» **EXERCISE INSTRUCTIONS**: Pictures excluded, copy word for word the lines from the one holding "Российский хостинг для" through the last line below.
════════════════
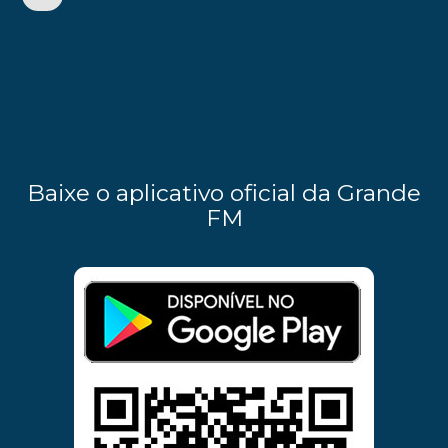
Baixe o aplicativo oficial da Grande
FM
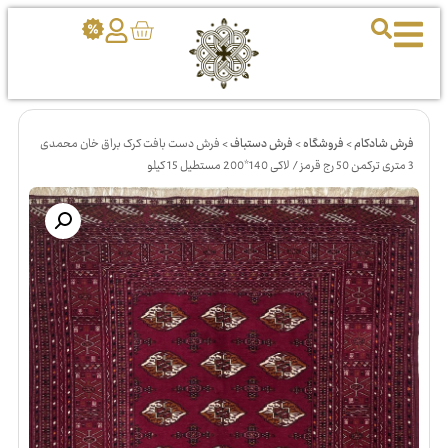
فرش شادکام
>
فروشگاه
>
فرش دستباف
>
فرش دست بافت کرک براق خان محمدی
3 متری ترکمن 50 رج قرمز / لاکی 140*200 مستطیل 15 کیلو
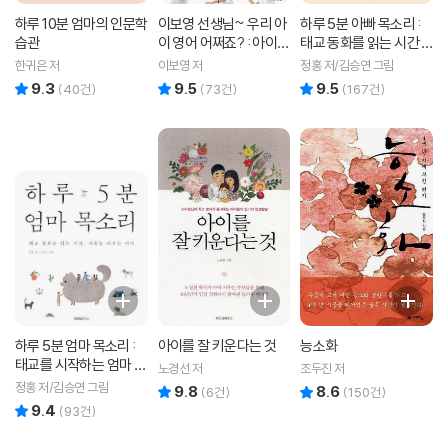
하루 10분 엄마의 인문학
이보영 선생님~ 우리 아
하루 5분 아빠 목소리 :
습관
이 영어 어쩌죠? : 아이의
태교 동화를 읽는 시간 ·
평생을 생각하는 영어교
지혜를 배우는 아이
한귀은 저
이보영 저
정홍 저/김승연 그림
육법
9.3
9.5
9.5
리뷰 총점
리뷰 총점
리뷰 총점
(
40
건)
(
73
건)
(
167
건)
하루 5분 엄마 목소리 :
아이를 잘 키운다는 것
능소화
태교를 시작하는 엄마 ·
노경선 저
조두진 저
사랑을 배우는 아이
정홍 저/김승연 그림
9.8
8.6
리뷰 총점
리뷰 총점
(
6
건)
(
150
건)
9.4
리뷰 총점
(
93
건)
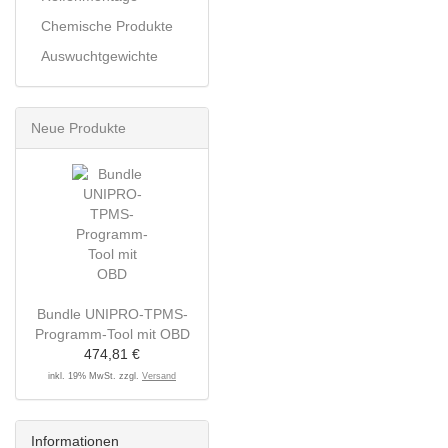
Chemische Produkte
Auswuchtgewichte
Neue Produkte
Bundle UNIPRO-TPMS-
Programm-Tool mit OBD
474,81 €
inkl. 19% MwSt. zzgl.
Versand
Informationen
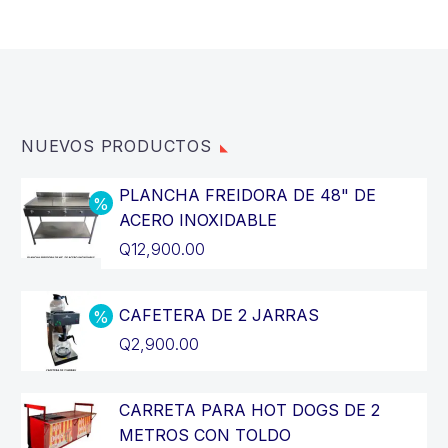
NUEVOS PRODUCTOS
PLANCHA FREIDORA DE 48" DE
ACERO INOXIDABLE
El
Q
12,900.00
precio
El
original
precio
CAFETERA DE 2 JARRAS
era:
actual
El
Q
2,900.00
Q14,400.00.
es:
precio
El
Q12,900.00.
original
precio
CARRETA PARA HOT DOGS DE 2
era:
actual
METROS CON TOLDO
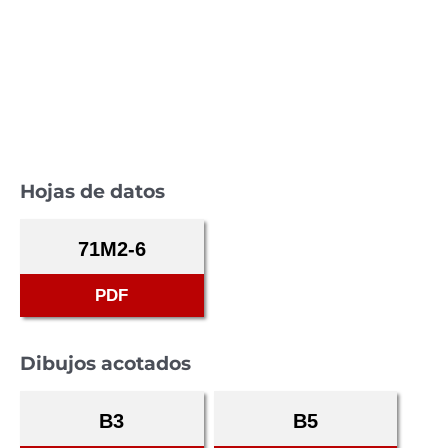
Hojas de datos
71M2-6
PDF
Dibujos acotados
B3
B5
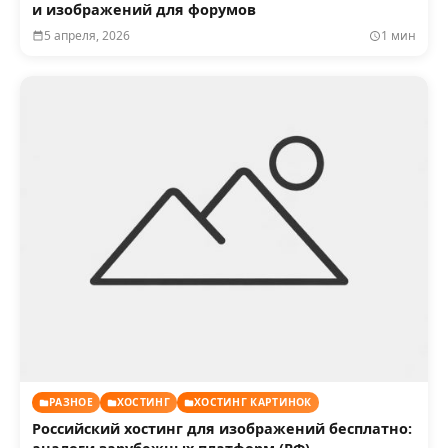
и изображений для форумов
5 апреля, 2026
1 мин
РАЗНОЕ
ХОСТИНГ
ХОСТИНГ КАРТИНОК
Российский хостинг для изображений бесплатно:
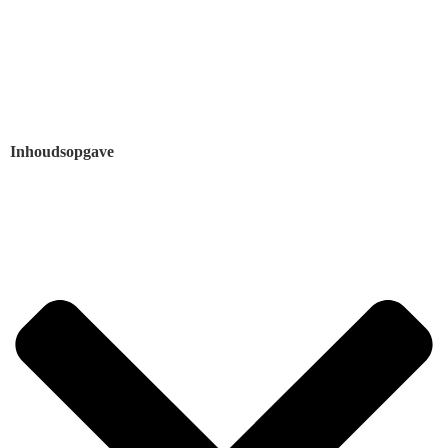
Inhoudsopgave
════════════════
» **RESPONSE AREA**:
Российский хостинг для изображений бесплатно:
Inhoudsopgave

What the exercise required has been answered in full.